The character of the acts themselves which produce the damage, and the circumstances under which those acts are done, must regulate the degree of certainty and particularity with which the damage done ought to be stated and proved. As much certainty and particularity must be insisted on, both in pleading and proof of damage, as is reasonable, having regard to the circumstances and to the nature of the acts themselves by which the damages is done. To insist upon less would be to relax old and intelligible principles. To insists upon more would be the vainest pedantry.”
19. The Court of Appeal in the case of J. Friedman v. Njoro Industries (1954) 21 EACA 172observed that: -
"....there is no obligation on a trial judge who is in possession of all material facts to enable him to make a fair assessment of the damages to order an enquiry in regard thereto..."
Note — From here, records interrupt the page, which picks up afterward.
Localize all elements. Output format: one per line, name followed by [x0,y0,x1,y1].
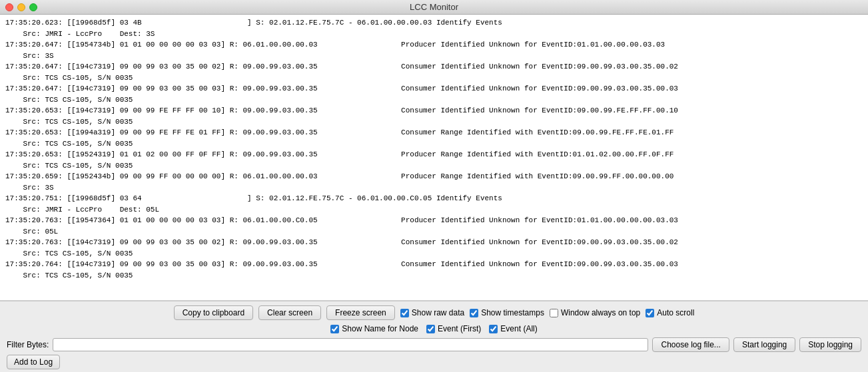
event-all-label[interactable]: Event (All) [489,324,537,333]
auto-scroll-checkbox[interactable] [646,309,654,317]
window-title: LCC Monitor [410,2,458,12]
controls-row2: Show Name for Node Event (First) Event (… [7,324,861,333]
controls-area: Copy to clipboard Clear screen Freeze sc… [0,301,868,372]
choose-log-file-button[interactable]: Choose log file... [652,337,729,352]
log-line: 17:35:20.751: [[19968d5f] 03 64 ] S: 02.… [5,193,863,204]
log-line: Src: TCS CS-105, S/N 0035 [5,94,863,106]
event-first-checkbox[interactable] [426,325,435,333]
show-name-for-node-label[interactable]: Show Name for Node [330,324,418,333]
show-timestamps-checkbox[interactable] [470,309,478,317]
window-always-on-top-text: Window always on top [561,308,640,317]
log-line: Src: TCS CS-105, S/N 0035 [5,160,863,172]
log-line: Src: TCS CS-105, S/N 0035 [5,138,863,150]
log-line: 17:35:20.653: [[194c7319] 09 00 99 FE FF… [5,105,863,116]
add-to-log-row: Add to Log [7,355,861,369]
stop-logging-button[interactable]: Stop logging [799,337,861,352]
auto-scroll-label[interactable]: Auto scroll [646,308,694,317]
maximize-button[interactable] [29,3,37,11]
window-controls [5,3,37,11]
log-line: 17:35:20.653: [[19524319] 01 01 02 00 00… [5,149,863,160]
window-always-on-top-checkbox[interactable] [550,309,558,317]
log-line: Src: TCS CS-105, S/N 0035 [5,248,863,260]
log-line: Src: JMRI - LccPro Dest: 05L [5,204,863,216]
event-first-label[interactable]: Event (First) [426,324,481,333]
show-name-for-node-text: Show Name for Node [342,324,418,333]
clear-screen-button[interactable]: Clear screen [258,305,321,320]
window-always-on-top-label[interactable]: Window always on top [550,308,640,317]
log-line: 17:35:20.647: [[194c7319] 09 00 99 03 00… [5,61,863,73]
minimize-button[interactable] [17,3,25,11]
log-line: Src: JMRI - LccPro Dest: 3S [5,29,863,40]
event-all-text: Event (All) [500,324,537,333]
log-line: Src: TCS CS-105, S/N 0035 [5,73,863,84]
log-line: Src: 3S [5,182,863,194]
controls-row3: Filter Bytes: Choose log file... Start l… [7,337,861,352]
show-raw-data-text: Show raw data [412,308,464,317]
show-timestamps-label[interactable]: Show timestamps [470,308,544,317]
log-line: 17:35:20.623: [[19968d5f] 03 4B ] S: 02.… [5,17,863,29]
log-line: 17:35:20.764: [[194c7319] 09 00 99 03 00… [5,259,863,270]
start-logging-button[interactable]: Start logging [733,337,795,352]
event-all-checkbox[interactable] [489,325,498,333]
log-line: 17:35:20.647: [[1954734b] 01 01 00 00 00… [5,39,863,51]
event-first-text: Event (First) [438,324,481,333]
log-line: Src: 05L [5,226,863,238]
show-raw-data-checkbox[interactable] [400,309,409,317]
freeze-screen-button[interactable]: Freeze screen [326,305,395,320]
log-line: Src: 3S [5,51,863,62]
log-line: 17:35:20.653: [[1994a319] 09 00 99 FE FF… [5,127,863,138]
log-line: 17:35:20.647: [[194c7319] 09 00 99 03 00… [5,83,863,94]
log-line: 17:35:20.763: [[194c7319] 09 00 99 03 00… [5,237,863,248]
copy-to-clipboard-button[interactable]: Copy to clipboard [174,305,253,320]
auto-scroll-text: Auto scroll [657,308,694,317]
show-raw-data-label[interactable]: Show raw data [400,308,464,317]
log-line: 17:35:20.763: [[19547364] 01 01 00 00 00… [5,215,863,226]
add-to-log-button[interactable]: Add to Log [7,355,60,369]
filter-bytes-input[interactable] [53,338,648,351]
title-bar: LCC Monitor [0,0,868,15]
log-area[interactable]: 17:35:20.623: [[19968d5f] 03 4B ] S: 02.… [0,15,868,301]
show-timestamps-text: Show timestamps [481,308,544,317]
close-button[interactable] [5,3,13,11]
filter-bytes-label: Filter Bytes: [7,340,49,349]
log-line: Src: TCS CS-105, S/N 0035 [5,270,863,281]
log-line: 17:35:20.659: [[1952434b] 09 00 99 FF 00… [5,171,863,182]
show-name-for-node-checkbox[interactable] [330,325,339,333]
controls-row1: Copy to clipboard Clear screen Freeze sc… [7,305,861,320]
log-line: Src: TCS CS-105, S/N 0035 [5,116,863,128]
20. In expounding further, the foregone Court in the case of John Richard Okuku Oloo (supra) stated that:
"It was held by the Court of Appeal in England in the case of Chaplin Hicks [1911] KB 786 that the existence of a contingency which is depended on the volition of a third person does not necessary render the damages of a breach of contract incapable of assessment.
The following passage appears in the judgment of Vaughan Williams, LJ in the Chaplin case:
“Then it is said that the questions which might arise in the minds of the judges are so numerous that it is impossible to say that the case is one in which it was possible to apply the doctrine of averages at a;;. I do not agree with the contention that, if certainty is impossible of attainment, the damages for a breach of contract are unassessable. I agree, however, that damages might be so unassessable that the doctrine for averages would be inapplicable because the necessary figures for working upon would not be forthcoming; there are several decisions, which I need not deal with, to that effect. I only wish to deny with emphasis that, because precision cannot be arrived at, the jury has no function in the assessment of damages.”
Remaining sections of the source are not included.